Both of my kids are "unplanned"-- we were open to life, something made obvious by the, ahem, act my husband and I were doing, but we weren't "trying" because that's a very good way to raise stress to no good effect. We have children, not reproductive items on demand.
Yeah, my family is in the same boat. Both my daughter and I were top-tier candidates for abortion.
My new niece was unplanned, but very much welcome. Unplanned doesn't mean unwanted.
KT, I can see where you would come to your position. But from the point of view of the person-who-will-not-exist, how is abortion different from standard birth-control methods, or simple abstinence? Or from their hypothetical parents never meeting in the first place?
And from my point of view, my brothers and I were all intentional births, as was my wife, and as are our daughters. There are enough tribulations of being a child without adding on the possibility that one or both of one's parents may actively resent one's existence. Granted that a lot of unplanned children turn out to be wanted after all, it's hard to deny that a lot of them *are* unwanted, and remain so. And have miserable lives as a result. Do they deserve that?

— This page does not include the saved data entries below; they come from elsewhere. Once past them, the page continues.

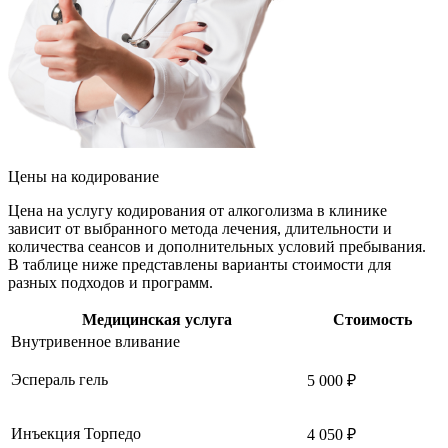
Цены
на кодирование
Цена на услугу кодирования от алкоголизма в клинике
зависит от выбранного метода лечения, длительности и
количества сеансов и дополнительных условий пребывания.
В таблице ниже представлены варианты стоимости для
разных подходов и программ.
Медицинская услуга
Стоимость
Внутривенное вливание
Эспераль гель
5 000 ₽
Инъекция Торпедо
4 050 ₽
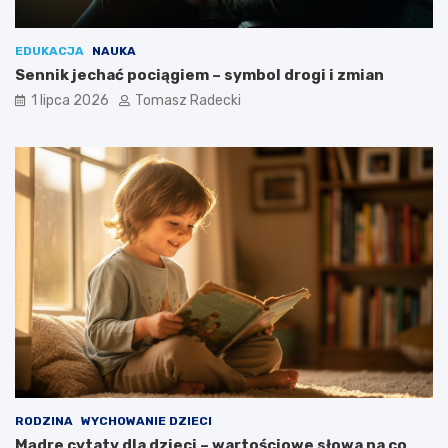
EDUKACJA
NAUKA
Sennik jechać pociągiem – symbol drogi i zmian
1 lipca 2026
Tomasz Radecki
RODZINA
WYCHOWANIE DZIECI
Mądre cytaty dla dzieci – wartościowe słowa na co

Being killed is different from never living in the first place.
Definite death vs possible bad childhood is a pretty big difference, too. Anybody can have a bad childhood, or a miserable life-- it's not OK to, say, kill a woman in Africa who lives in an area where she's less than an animal just because her quality of life isn't as high as mine.

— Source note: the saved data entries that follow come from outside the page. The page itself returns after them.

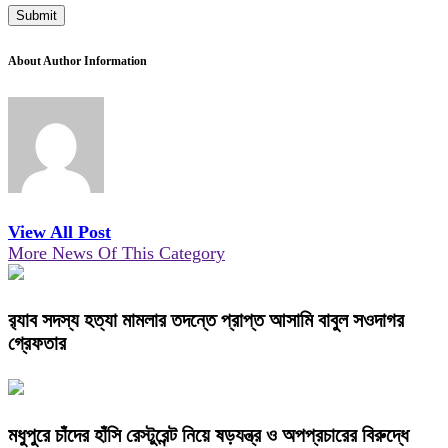
About Author Information
View All Post
More News Of This Category
র‌্যাব সদস্য হত্যা মামলার তদন্তে প্রাপ্ত আসামি বাবুল সওদাগর
গ্রেফতার
মধুপুরে চাঁদের হাঁসি রেস্টুরেন্ট নিয়ে ষড়যন্ত্র ও অপপ্রচারের বিরুদ্ধে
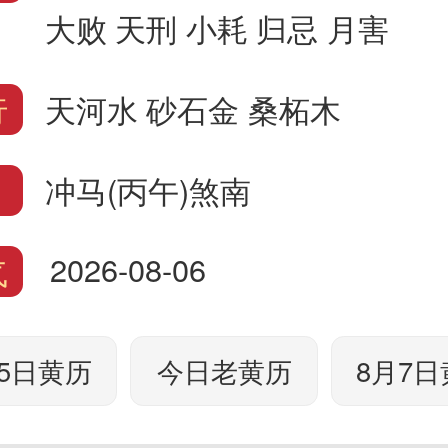
大败
天刑
小耗
归忌
月害
行
天河水
砂石金
桑柘木
冲马(丙午)煞南
2026-08-06
气
月5日黄历
今日老黄历
8月7日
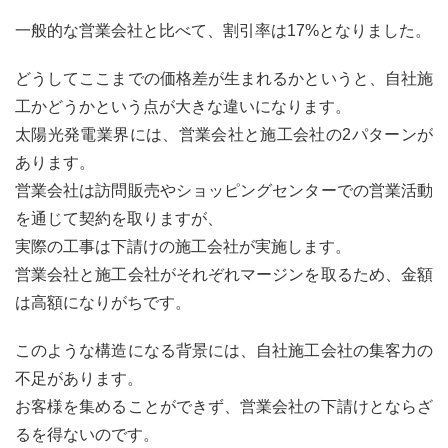
一般的な営業会社と比べて、割引率は17%となりました。
どうしてここまでの価格差が生まれるかというと、自社施
工かどうかという点が大きな違いになります。
太陽光発電業界には、営業会社と施工会社の2パターンが
あります。
営業会社は訪問販売やショッピングセンターでの営業活動
を通じて契約を取りますが、
実際の工事は下請けの施工会社が実施します。
営業会社と施工会社がそれぞれマージンを取るため、金額
は高額になりがちです。
このような構造になる背景には、自社施工会社の集客力の
不足があります。
お客様を集めることができず、営業会社の下請けとならざ
るを得ないのです。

Heck, my mom wasn't much "wanted" by her mother, for utterly unrelated reasons. Didn't get along with her so long as they lived in the same house. My mom would assure you that she's glad no-one "saved" her from that.
Why do people deserve the death penalty for the possibility of having a miserable life?
Foxfier: But, that is not what I'm talking about. I am not talking about killing actual people who are aware of their own existence.
I'm talking about people who never existed as conscious individuals. Who could have potentially existed, but never actually did for whatever reason. The number of things that could have prevented any one of us from ever existing are astronomical. Are those things all bad because they could have prevented us from existing? And, to the person who never existed, does it matter *why* they don't exist?
If I never existed, it wouldn't matter if it was because I was aborted, or because my parents used birth control, or because my mother died in childbirth with my older brother, or because my father was killed in Korea, or any of a million other what-ifs. Never existing is never existing.
And before you say "abortion is killing", you may have a point after several months have passed and there is some discernable brain activity, but I hope you wouldn't claim that thisnotices its own existence in any meaningful way.
I am not talking about killing actual people who are aware of their own existence.
So sleeping people are OK? Babies? Sedated? Comas? (We don't have proof that any of those know they exist... of course, we don't have proof that I know I exist, either; I could be lying.)
"Actual people" and "who are aware of their own existence" are two different classes. If you don't accept that, I don't think we're going to get anywhere-- the distance between our world views is simply too big.
Even inside of your view, there is a difference between "never existed" and "did not reach a state I consider aware."
I follow the basic scientific definition of life-- it's a new organism, it's alive. I don't try to tie a personal definition of what makes someone a "real" person into life-and-death situations for helpless people. On religious grounds, as a basic act of charity in the ignorance of when a person starts; on rational grounds, because that has historically always lead to horrific acts against those that don't "measure up."